For their part, team officials are wisely cautious, with very few inclined by nature to perform image-buffing work, noting simply that they are "pleased" with the outcome, steering clear of any "we got our man" rhetoric.

The current NFL draft is composed of seven rounds and at its conclusion teams scramble to sign the undrafted college free agents, looking to lure them away from other teams.

Meanwhile, the focus from outside the 32 team war rooms, more often than not, remains solely on the first two rounds, now a made-for-television event, with following days playing to declining viewership. Players like Baldwin, Kearse and Smith never face the glare of cameras, the excitement of a free trip to New York City and the obligatory podium photo shoulder-to-shoulder with the commissioner.    

The thought of becoming a better team with players taken later in the draft, after the draft, outside of the draft, or the improvement of players already on the roster, slips to some galaxy far away as the three day extravaganza winds down. Even draft aficionados are sometimes afflicted with a case of selective amnesia, hailing picks while forgetting what they said, or didn't say, a year before about them.    

Suffice to say, players taken in the lower rounds, or picked up as college free agents in any year, or just picked up off the street at any time do contribute or can improve in time.
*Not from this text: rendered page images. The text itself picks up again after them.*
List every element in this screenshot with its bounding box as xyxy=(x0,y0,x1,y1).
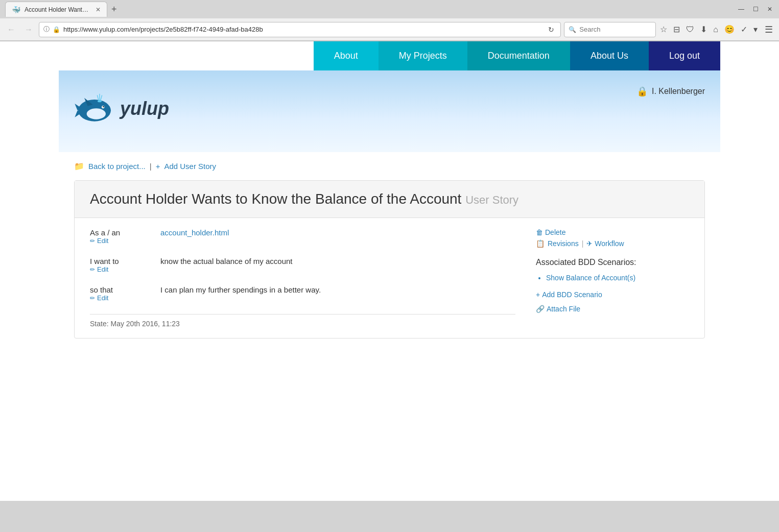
so-that-row: so that ✏ Edit I can plan my further spe… xyxy=(90,285,515,302)
nav-icon-group: ☆ ⊟ 🛡 ⬇ ⌂ 😊 ✓ ▾ ☰ xyxy=(659,23,775,36)
pencil-icon-2: ✏ xyxy=(90,266,95,273)
user-story-card: Account Holder Wants to Know the Balance… xyxy=(74,180,705,338)
delete-link[interactable]: 🗑 Delete xyxy=(536,228,689,236)
as-a-value-group: account_holder.html xyxy=(160,228,515,245)
pocket-icon[interactable]: 🛡 xyxy=(685,24,695,35)
user-icon: 🔒 xyxy=(636,86,648,97)
main-content: Account Holder Wants to Know the Balance… xyxy=(59,180,720,359)
hamburger-menu-icon[interactable]: ☰ xyxy=(763,23,775,36)
logo-text: yulup xyxy=(120,98,169,119)
breadcrumb-folder-icon: 📁 xyxy=(74,161,84,171)
user-info: 🔒 I. Kellenberger xyxy=(636,86,705,97)
url-input[interactable] xyxy=(63,26,543,33)
pencil-icon-3: ✏ xyxy=(90,295,95,302)
search-bar-wrapper: 🔍 xyxy=(564,22,656,37)
trash-icon: 🗑 xyxy=(536,228,543,236)
back-to-project-link[interactable]: Back to project... xyxy=(88,162,146,171)
card-body: As a / an ✏ Edit account_holder.html xyxy=(75,218,704,338)
bookmark-icon[interactable]: ☆ xyxy=(659,23,668,35)
as-a-label-group: As a / an ✏ Edit xyxy=(90,228,156,245)
bdd-list: Show Balance of Account(s) xyxy=(536,272,689,283)
add-user-story-link[interactable]: Add User Story xyxy=(164,162,216,171)
as-a-edit-link[interactable]: ✏ Edit xyxy=(90,237,156,245)
workflow-icon: ✈ xyxy=(586,239,593,248)
reload-button[interactable]: ↻ xyxy=(546,26,556,34)
title-bar: 🐳 Account Holder Wants to ... ✕ + — ☐ ✕ xyxy=(0,0,779,18)
workflow-link[interactable]: ✈ Workflow xyxy=(586,239,624,248)
add-bdd-link[interactable]: + Add BDD Scenario xyxy=(536,291,689,299)
reader-mode-icon[interactable]: ⊟ xyxy=(672,23,681,35)
browser-tab[interactable]: 🐳 Account Holder Wants to ... ✕ xyxy=(5,2,107,17)
logo-area: yulup xyxy=(74,91,169,127)
nav-logout[interactable]: Log out xyxy=(649,41,720,70)
dropdown-icon[interactable]: ▾ xyxy=(752,23,759,35)
close-button[interactable]: ✕ xyxy=(766,5,774,13)
user-name: I. Kellenberger xyxy=(652,87,705,96)
add-story-icon: + xyxy=(156,162,160,171)
card-left: As a / an ✏ Edit account_holder.html xyxy=(90,228,515,328)
so-that-label: so that xyxy=(90,285,156,294)
revisions-workflow-row: 📋 Revisions | ✈ Workflow xyxy=(536,239,689,248)
url-bar-wrapper: ⓘ 🔒 ↻ xyxy=(39,22,561,37)
svg-point-5 xyxy=(103,106,104,108)
card-right: 🗑 Delete 📋 Revisions | ✈ Workflow xyxy=(536,228,689,328)
i-want-row: I want to ✏ Edit know the actual balance… xyxy=(90,257,515,273)
i-want-label-group: I want to ✏ Edit xyxy=(90,257,156,273)
revisions-link[interactable]: Revisions xyxy=(548,239,579,248)
as-a-label: As a / an xyxy=(90,228,156,237)
home-icon[interactable]: ⌂ xyxy=(712,24,719,35)
pencil-icon: ✏ xyxy=(90,237,95,245)
action-separator: | xyxy=(582,239,584,248)
so-that-label-group: so that ✏ Edit xyxy=(90,285,156,302)
info-icon: ⓘ xyxy=(43,25,50,34)
paperclip-icon: 🔗 xyxy=(536,305,545,313)
download-icon[interactable]: ⬇ xyxy=(699,23,708,35)
bdd-title: Associated BDD Scenarios: xyxy=(536,258,689,267)
whale-logo-icon xyxy=(74,91,115,127)
search-icon: 🔍 xyxy=(569,26,576,33)
story-title: Account Holder Wants to Know the Balance… xyxy=(90,191,689,207)
browser-chrome: 🐳 Account Holder Wants to ... ✕ + — ☐ ✕ … xyxy=(0,0,779,41)
breadcrumb: 📁 Back to project... | + Add User Story xyxy=(59,152,720,180)
emoji-icon[interactable]: 😊 xyxy=(723,23,736,35)
nav-about-us[interactable]: About Us xyxy=(570,41,649,70)
navigation-bar: ← → ⓘ 🔒 ↻ 🔍 ☆ ⊟ 🛡 ⬇ ⌂ 😊 ✓ ▾ ☰ xyxy=(0,18,779,41)
nav-about[interactable]: About xyxy=(314,41,379,70)
window-controls: — ☐ ✕ xyxy=(737,5,774,13)
add-bdd-icon: + xyxy=(536,291,540,299)
i-want-edit-link[interactable]: ✏ Edit xyxy=(90,265,156,273)
svg-point-1 xyxy=(87,108,106,119)
so-that-edit-link[interactable]: ✏ Edit xyxy=(90,294,156,302)
nav-my-projects[interactable]: My Projects xyxy=(379,41,467,70)
site-wrapper: About My Projects Documentation About Us… xyxy=(59,41,720,501)
tab-favicon: 🐳 xyxy=(12,6,20,14)
state-text: State: May 20th 2016, 11:23 xyxy=(90,320,515,328)
card-title-bar: Account Holder Wants to Know the Balance… xyxy=(75,181,704,218)
tab-close-button[interactable]: ✕ xyxy=(96,6,101,13)
site-header: yulup 🔒 I. Kellenberger xyxy=(59,70,720,152)
back-button[interactable]: ← xyxy=(4,23,18,36)
i-want-label: I want to xyxy=(90,257,156,265)
story-badge: User Story xyxy=(465,194,518,206)
secure-icon: 🔒 xyxy=(53,26,60,33)
forward-button[interactable]: → xyxy=(21,23,36,36)
new-tab-button[interactable]: + xyxy=(107,5,121,14)
right-actions: 🗑 Delete 📋 Revisions | ✈ Workflow xyxy=(536,228,689,248)
maximize-button[interactable]: ☐ xyxy=(751,5,760,13)
bdd-list-item[interactable]: Show Balance of Account(s) xyxy=(546,272,689,283)
breadcrumb-separator: | xyxy=(150,162,152,171)
nav-documentation[interactable]: Documentation xyxy=(467,41,570,70)
attach-file-link[interactable]: 🔗 Attach File xyxy=(536,305,689,313)
i-want-value: know the actual balance of my account xyxy=(160,257,515,273)
site-navigation: About My Projects Documentation About Us… xyxy=(59,41,720,70)
check-icon[interactable]: ✓ xyxy=(740,23,748,35)
as-a-row: As a / an ✏ Edit account_holder.html xyxy=(90,228,515,245)
as-a-value[interactable]: account_holder.html xyxy=(160,228,229,237)
bdd-scenario-link[interactable]: Show Balance of Account(s) xyxy=(546,274,635,282)
search-input[interactable] xyxy=(579,26,641,33)
minimize-button[interactable]: — xyxy=(737,5,745,13)
tab-title: Account Holder Wants to ... xyxy=(25,6,89,13)
card-divider xyxy=(90,314,515,315)
bdd-section: Associated BDD Scenarios: Show Balance o… xyxy=(536,258,689,313)
so-that-value: I can plan my further spendings in a bet… xyxy=(160,285,515,302)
Baldwin and Kearse clearly improved. While one might recall that Russell Wilson was taken in the third round – he being a quarterback, after all – one might easily forget that his teammates, Pro Bowlers Kam Chancellor and Richard Sherman, were "lowly" fifth round selections.
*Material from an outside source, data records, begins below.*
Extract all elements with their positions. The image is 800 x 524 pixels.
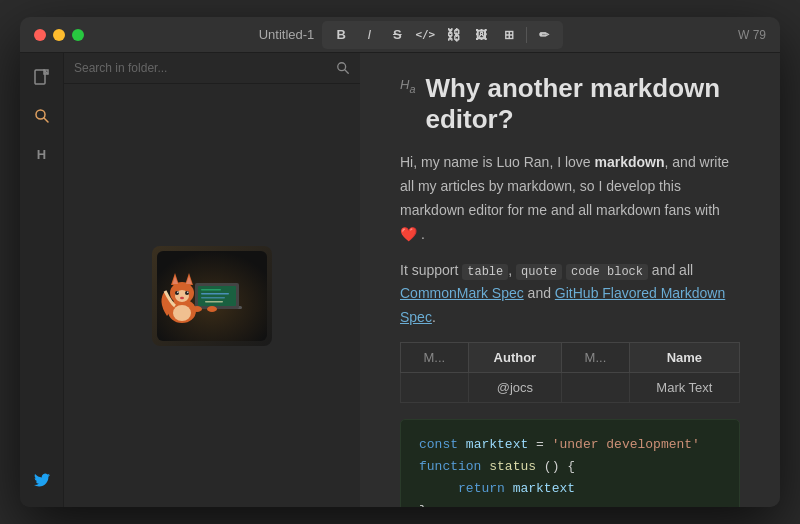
- svg-rect-12: [201, 297, 225, 299]
- sidebar-image-area: [64, 84, 360, 507]
- code-keyword-3: return: [458, 481, 505, 496]
- code-brace-close: }: [419, 503, 427, 507]
- sidebar-file-icon[interactable]: [27, 63, 57, 93]
- code-block: const marktext = 'under development' fun…: [400, 419, 740, 507]
- table-header-extra-a: M...: [401, 342, 469, 372]
- sidebar-icons: H: [20, 53, 64, 507]
- intro-text-2b: ,: [508, 262, 516, 278]
- code-paren-1: () {: [544, 459, 575, 474]
- link-button[interactable]: ⛓: [440, 24, 466, 46]
- strikethrough-button[interactable]: S: [384, 24, 410, 46]
- sidebar-panel: [64, 53, 360, 507]
- svg-point-28: [207, 306, 217, 312]
- minimize-button[interactable]: [53, 29, 65, 41]
- svg-rect-13: [205, 301, 223, 303]
- intro-text-2d: and all: [648, 262, 693, 278]
- code-line-2: function status () {: [419, 456, 721, 478]
- code-button[interactable]: </>: [412, 24, 438, 46]
- toolbar-separator: [526, 27, 527, 43]
- sidebar-heading-icon[interactable]: H: [27, 139, 57, 169]
- table-cell-extra-b1: [562, 372, 630, 402]
- inline-code-quote: quote: [516, 264, 562, 280]
- code-variable-2: marktext: [513, 481, 575, 496]
- code-line-3: return marktext: [419, 478, 721, 500]
- intro-paragraph-1: Hi, my name is Luo Ran, I love markdown,…: [400, 151, 740, 246]
- search-submit-icon[interactable]: [336, 61, 350, 75]
- svg-point-24: [177, 291, 178, 292]
- app-window: Untitled-1 B I S </> ⛓ 🖼 ⊞ ✏ W 79: [20, 17, 780, 507]
- search-bar: [64, 53, 360, 84]
- table-row: @jocs Mark Text: [401, 372, 740, 402]
- heading-level-label: Ha: [400, 77, 415, 95]
- table-header-name: Name: [629, 342, 739, 372]
- svg-point-23: [185, 291, 189, 295]
- table-header-author: Author: [468, 342, 562, 372]
- svg-point-26: [180, 296, 184, 298]
- code-line-4: }: [419, 500, 721, 507]
- intro-text-2e: and: [524, 285, 555, 301]
- word-count: W 79: [738, 28, 766, 42]
- intro-text-1c: .: [417, 226, 425, 242]
- fox-illustration: [157, 251, 267, 341]
- table-header-extra-b: M...: [562, 342, 630, 372]
- code-variable-1: marktext: [466, 437, 528, 452]
- svg-point-25: [187, 291, 188, 292]
- title-bar-center: Untitled-1 B I S </> ⛓ 🖼 ⊞ ✏: [259, 21, 564, 49]
- table-cell-name: Mark Text: [629, 372, 739, 402]
- formatting-toolbar: B I S </> ⛓ 🖼 ⊞ ✏: [322, 21, 563, 49]
- svg-rect-10: [201, 289, 221, 291]
- intro-text-1a: Hi, my name is Luo Ran, I love: [400, 154, 595, 170]
- sidebar-search-icon[interactable]: [27, 101, 57, 131]
- svg-point-15: [173, 305, 191, 321]
- clear-format-button[interactable]: ✏: [531, 24, 557, 46]
- main-heading: Why another markdown editor?: [425, 73, 740, 135]
- table-cell-extra-a1: [401, 372, 469, 402]
- markdown-table: M... Author M... Name @jocs Mark Text: [400, 342, 740, 403]
- commonmark-link[interactable]: CommonMark Spec: [400, 285, 524, 301]
- intro-paragraph-2: It support table, quote code block and a…: [400, 259, 740, 330]
- window-title: Untitled-1: [259, 27, 315, 42]
- main-area: H: [20, 53, 780, 507]
- inline-code-block: code block: [566, 264, 648, 280]
- heading-row: Ha Why another markdown editor?: [400, 73, 740, 135]
- title-bar: Untitled-1 B I S </> ⛓ 🖼 ⊞ ✏ W 79: [20, 17, 780, 53]
- italic-button[interactable]: I: [356, 24, 382, 46]
- table-button[interactable]: ⊞: [496, 24, 522, 46]
- svg-line-5: [345, 70, 349, 74]
- code-keyword-1: const: [419, 437, 458, 452]
- code-indent-1: [419, 481, 450, 496]
- code-keyword-2: function: [419, 459, 481, 474]
- intro-text-2a: It support: [400, 262, 462, 278]
- code-line-1: const marktext = 'under development': [419, 434, 721, 456]
- code-operator-1: =: [536, 437, 552, 452]
- svg-point-27: [192, 306, 202, 312]
- close-button[interactable]: [34, 29, 46, 41]
- svg-rect-11: [201, 293, 229, 295]
- inline-code-table: table: [462, 264, 508, 280]
- bold-button[interactable]: B: [328, 24, 354, 46]
- maximize-button[interactable]: [72, 29, 84, 41]
- twitter-icon[interactable]: [27, 465, 57, 495]
- svg-line-3: [44, 118, 48, 122]
- sidebar-illustration: [152, 246, 272, 346]
- intro-bold: markdown: [595, 154, 665, 170]
- h-label: H: [37, 147, 46, 162]
- code-function-1: status: [489, 459, 536, 474]
- editor-area[interactable]: Ha Why another markdown editor? Hi, my n…: [360, 53, 780, 507]
- window-controls: [34, 29, 84, 41]
- table-cell-author: @jocs: [468, 372, 562, 402]
- svg-point-22: [175, 291, 179, 295]
- heart-emoji: ❤️: [400, 226, 417, 242]
- image-button[interactable]: 🖼: [468, 24, 494, 46]
- code-string-1: 'under development': [552, 437, 700, 452]
- intro-text-2f: .: [432, 309, 436, 325]
- search-input[interactable]: [74, 61, 330, 75]
- sidebar: H: [20, 53, 360, 507]
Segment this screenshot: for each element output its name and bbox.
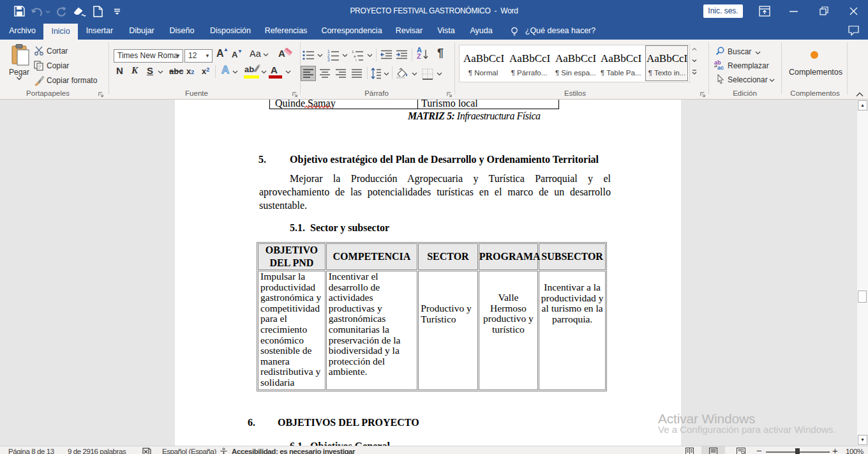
svg-text:a: a bbox=[354, 54, 356, 58]
svg-text:1: 1 bbox=[352, 50, 354, 54]
svg-text:3: 3 bbox=[327, 57, 330, 61]
svg-text:i: i bbox=[355, 58, 356, 61]
svg-text:ac: ac bbox=[717, 64, 724, 70]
There is life after the first day of the NFL draft. And there is life in a team's roster in the persons of previous draft picks who are easily forgotten.
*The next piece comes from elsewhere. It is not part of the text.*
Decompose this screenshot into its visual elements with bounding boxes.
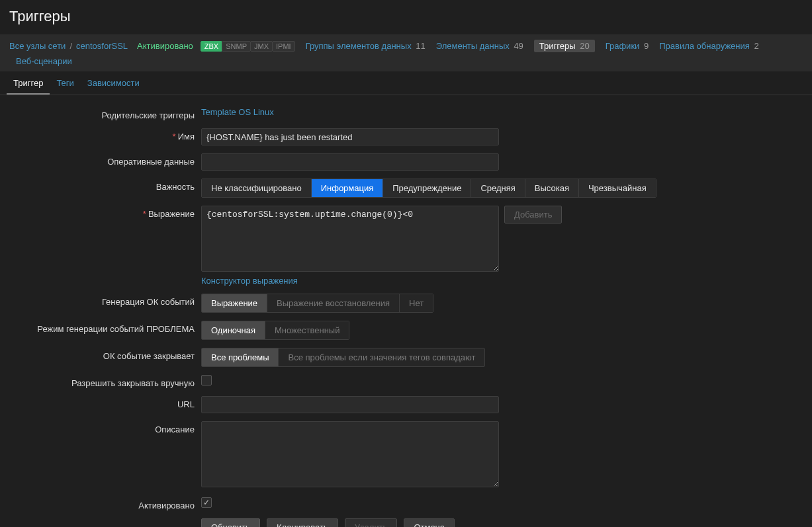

While a seventh round draft choice making the club is a long-shot (less than half have made it since 2000) it does happen. It happened for Marques Colston, a wide receiver from Hofstra, who became a starter and Pro Bowler in New Orleans. For the undrafted, the odds are even greater but last year 29 undrafted players made NFL rosters, the previous year 40 did and in 2009 as many 43. Who among those numbers became standout players would take some research, but be advised there were some and there will be more as Baldwin and Kearse prove.  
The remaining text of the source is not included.